There are many plausible explanations for these findings. The most obvious is that important clinical information is lost or overlooked when one medical team takes over for another. But more-subtle factors may also be contributing.

For example, say I’m told by departing residents that an older woman’s shortness of breath is caused by worsening heart failure. I continue the treatment they started, but she doesn’t get better. Because I’ve anchored on their diagnosis, it will almost certainly take me longer to recognize that pneumonia is actually causing her symptoms than it would have had I started fresh and reasoned through the diagnosis myself. Meanwhile, she isn’t getting the antibiotics she needs.
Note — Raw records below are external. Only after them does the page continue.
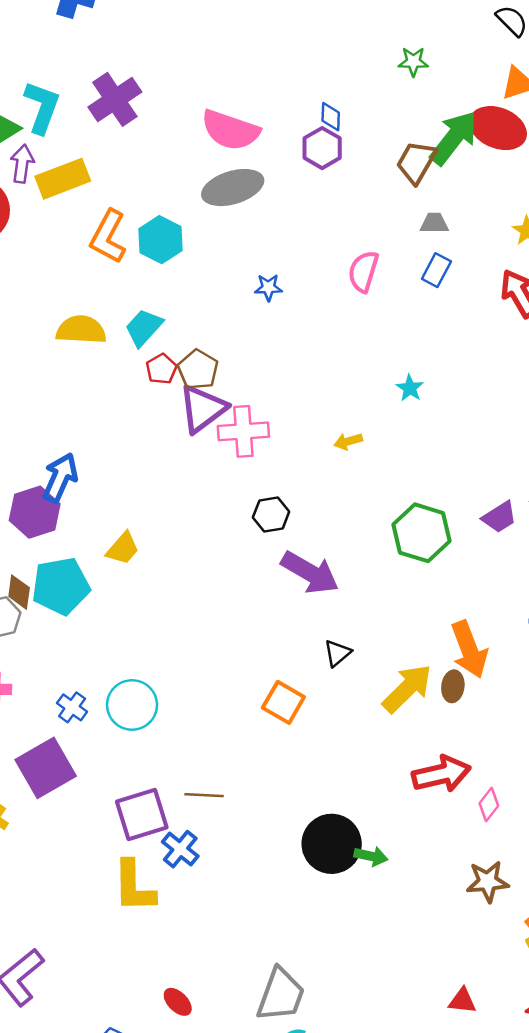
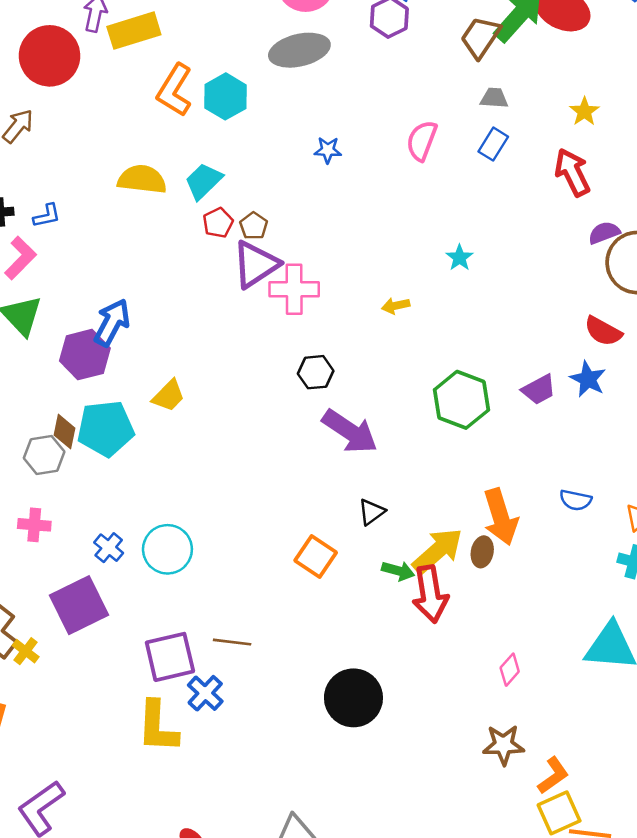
brown pentagon: (198, 370) -> (254, 226), size x0.7
red arrow: (441, 774) -> (430, 594), moved, turned 90
green arrow: (371, 856) -> (398, 571), moved

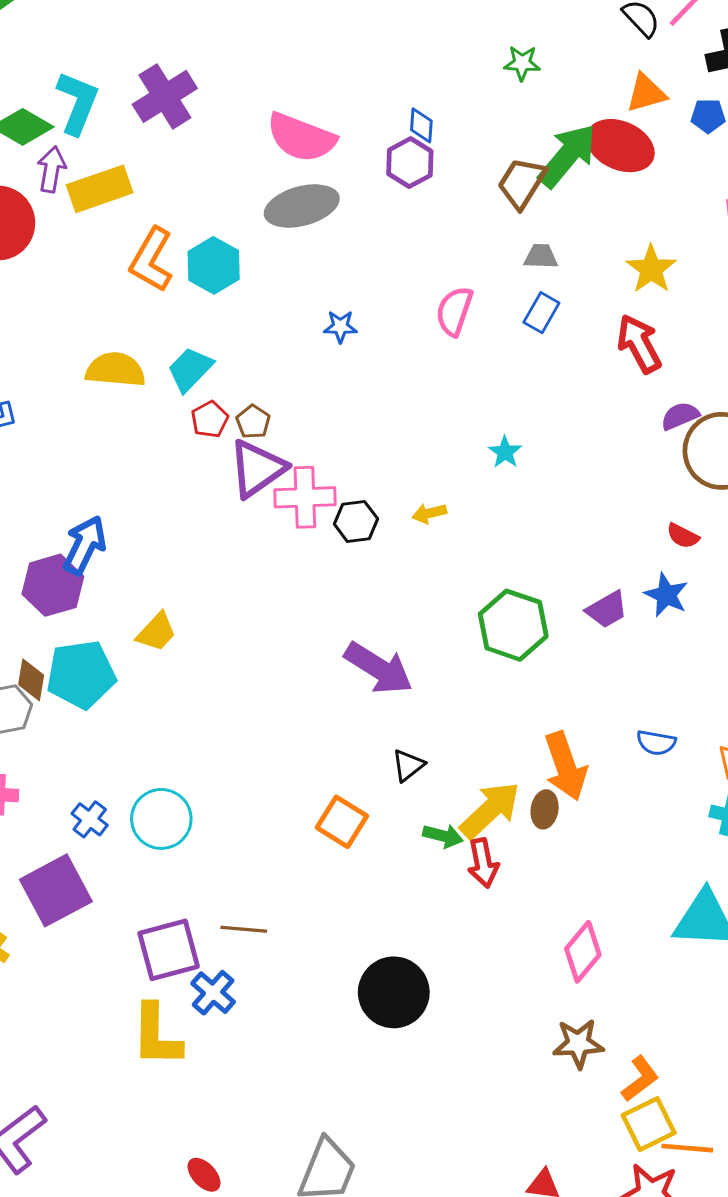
yellow star: (584, 111) -> (651, 269), size x1.4
red semicircle: (603, 331) -> (683, 536), size x0.7
black hexagon: (316, 372) -> (356, 521), moved
red arrow: (430, 594) -> (483, 863), size x0.7
pink diamond: (510, 670) -> (583, 952), size x1.5

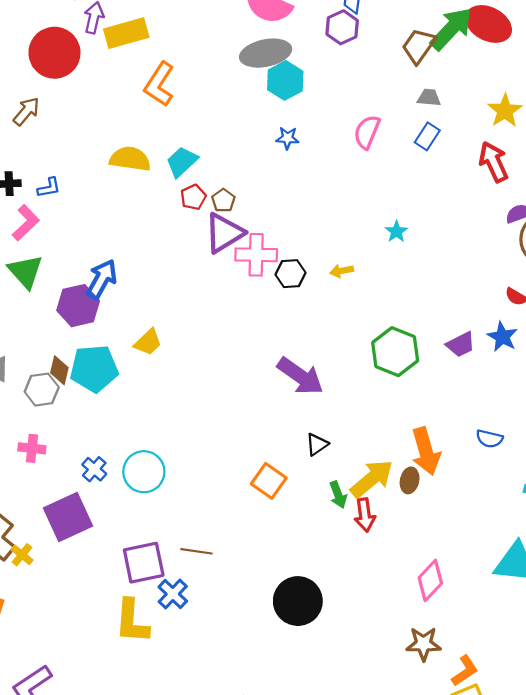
cyan hexagon: (214, 265) -> (285, 80), moved
green arrow: (443, 836) -> (338, 495), turned 52

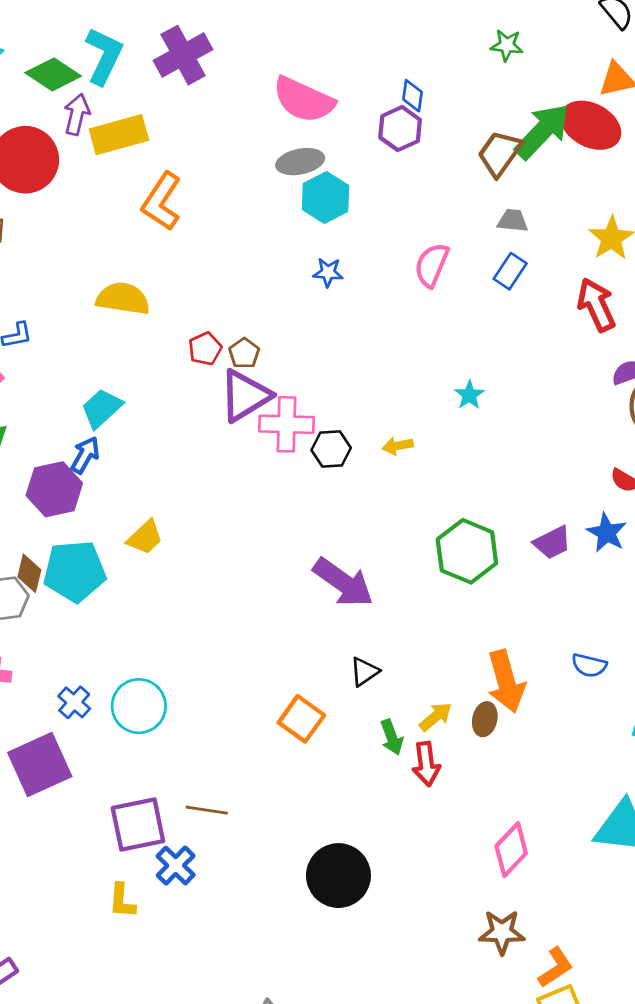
gray ellipse: (266, 53) -> (300, 162), size x0.7
cyan trapezoid: (182, 162) -> (102, 408), moved
blue arrow: (102, 279) -> (85, 455), size x0.7
yellow arrow: (372, 479) -> (436, 717), size x0.6
yellow L-shape: (132, 621) -> (122, 901), size x0.6

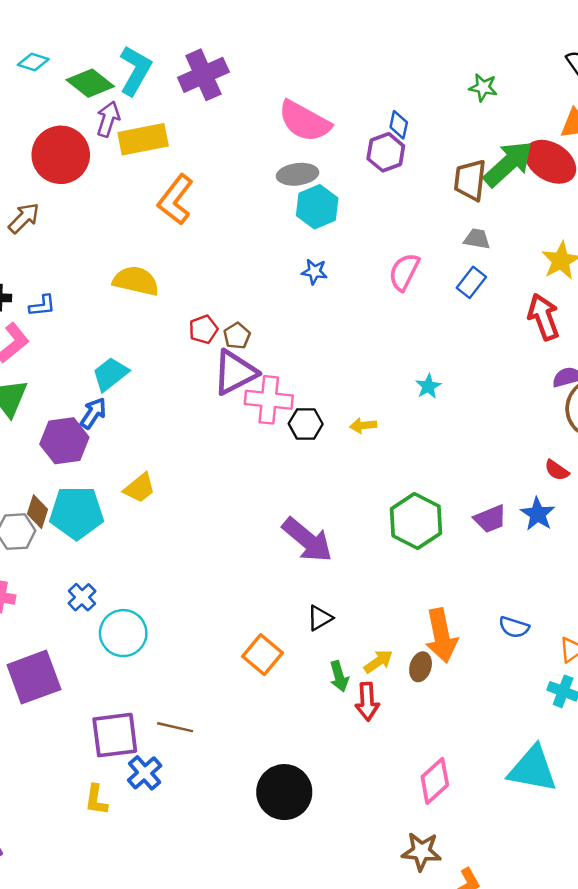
brown trapezoid: (500, 153) -> (470, 180), turned -33
blue cross: (74, 702) -> (82, 597), moved

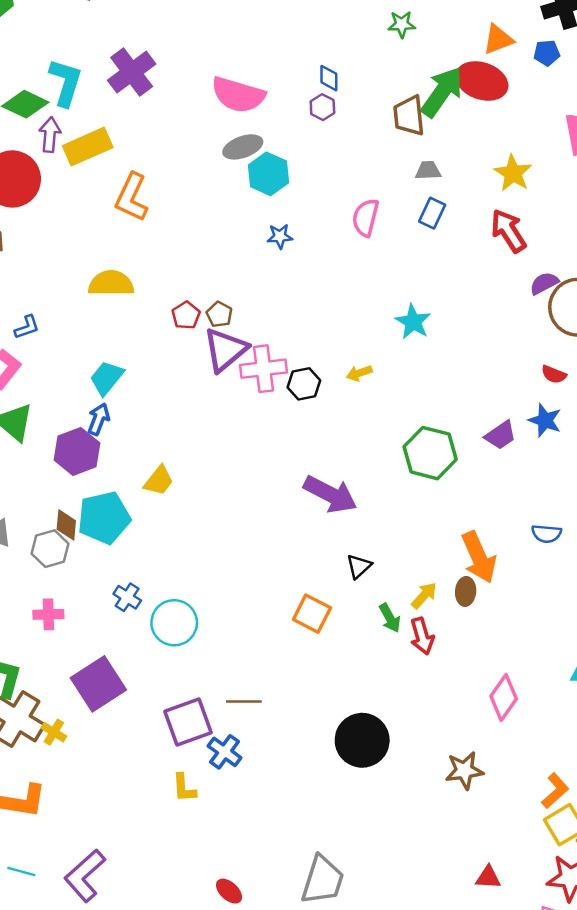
purple hexagon: (386, 152) -> (322, 107), size x0.7
cyan star: (428, 386) -> (413, 322), size x1.4
brown star: (421, 851) -> (464, 770), moved

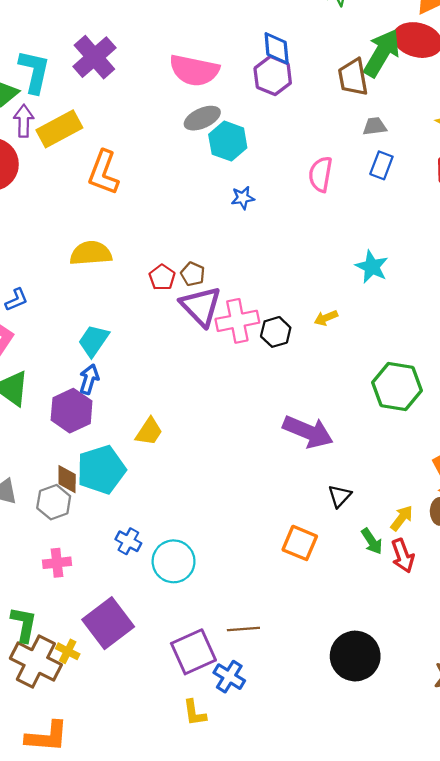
blue diamond: (329, 78) -> (277, 48), size x1.4
purple hexagon: (322, 107) -> (273, 76), size x1.6
purple triangle: (225, 350) -> (201, 306), turned -30
yellow cross: (54, 732) -> (68, 651), moved

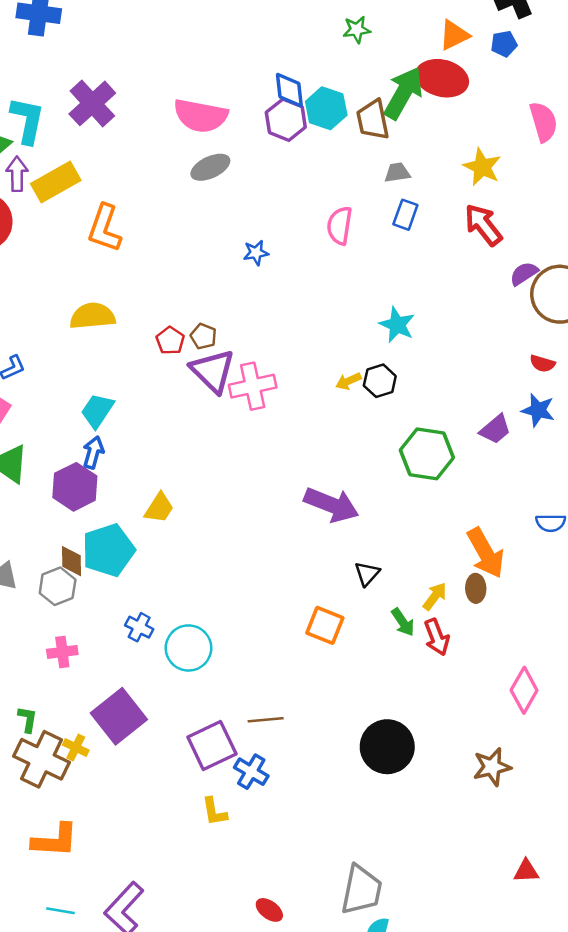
cyan hexagon: (228, 141) -> (326, 108), moved
black hexagon: (276, 332) -> (380, 381), moved
green L-shape: (24, 624) -> (28, 719), size x0.7

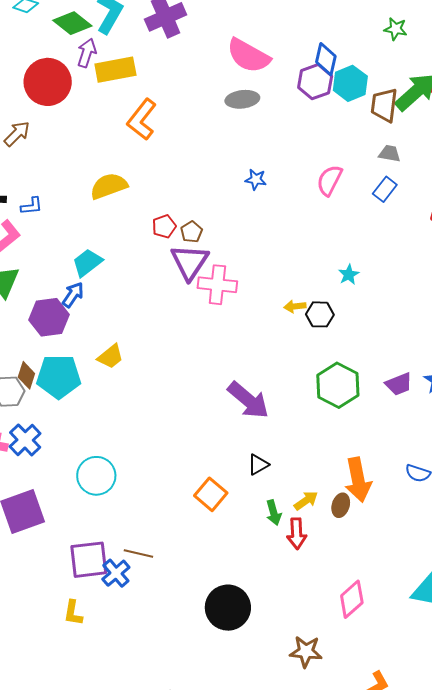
yellow semicircle: (92, 316) -> (109, 186), turned -33
cyan star: (397, 325) -> (349, 275), size x0.7
blue cross: (139, 627) -> (25, 440), moved, size x1.4
blue cross: (251, 772) -> (116, 573), moved

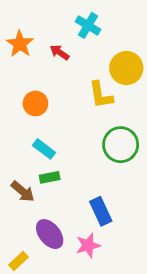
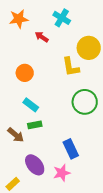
orange star: (20, 44) -> (19, 19), moved, turned 30

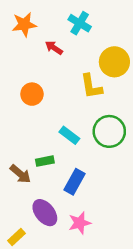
cyan rectangle: (31, 105) -> (69, 135), moved
blue rectangle: (71, 149) -> (74, 182), moved, turned 54

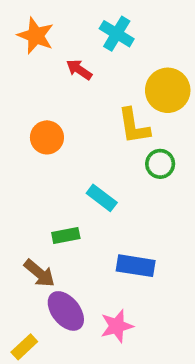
orange star: (24, 24) -> (36, 36), turned 30
green circle: (109, 131) -> (160, 164), moved, size x0.6
brown arrow: (20, 174) -> (39, 273), moved
blue rectangle: (74, 182) -> (136, 266), moved, turned 70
But it’s also not clear that care transitions are entirely to blame. Patients who remain hospitalized during transitions may simply be sicker. Before rotating out of a service, we doctors often try to finish workups and discharge patients to reduce the burden on the next team. This means that sicker patients and those with difficult social circumstances are more likely to experience transitions; the easy ones get discharged. So it may not be that the transition itself is responsible for higher death rates, but rather that patients with extended and complicated hospitalizations are more likely to die regardless.

“We all try to clean house before a service change,” said Vineet Arora, an associate professor of medicine at the University of Chicago and co-author of an editorial accompanying the study. “We know handoffs are risky, especially when you have more patients. So there’s a pressure to discharge, and the patients left are generally sicker.”

Indeed, after accounting for how old and sick patients were, researchers found that the odds that a person would die in the hospital after a transition dropped from nearly 100 percent greater than the odds of other patients to just 20 percent greater. Other intangible factors could be contributing as well. Are transition patients also more likely than others to be homeless? Are they less likely to have family members who can support them through a tough time?

Still, few doctors would argue that transitions aren’t a precarious time for patients or that transitions wouldn’t benefit from more-concerted attention.

One important step would be standardizing the handoff process, which has been shown to improve end-of-shift transitions but hasn’t rigorously been tried for end-of-rotation transitions. Hospital protocols for transition and formal education on end-of-rotation handoffs vary widely. A resident might communicate important history and tasks verbally, in person, in writing — or not at all. Hospitals should ensure that residents have dedicated time and standard templates for communicating about consultant recommendations, discharge planning and important patient conversations. Some programs are experimenting with doing handoffs at the bedside or even having a resident from the prior team participate in rounds with the new team on its first day.

Another change might involve staggering when residents rotate off service so at least one team member has a longer perspective about the unit’s patients. And greater patient and family involvement will also be important.

“Most patients aren’t even aware these transitions are happening,” Denson said. “We need to do a better job of letting them know and engaging family members who can ask questions during high-risk periods.”

Care transitions are an unfortunate but inevitable part of providing medical care. Experience and data suggest that patients are particularly vulnerable during these periods but also that there’s much more we can do to minimize harm and maximize safety.

“There’s been major investment in end-of-shift handoffs, but much less in end-of-service transitions,” Arora said. “But these are permanent handoffs. Residents are leaving and not coming back. It’s risky, and it deserves more attention.”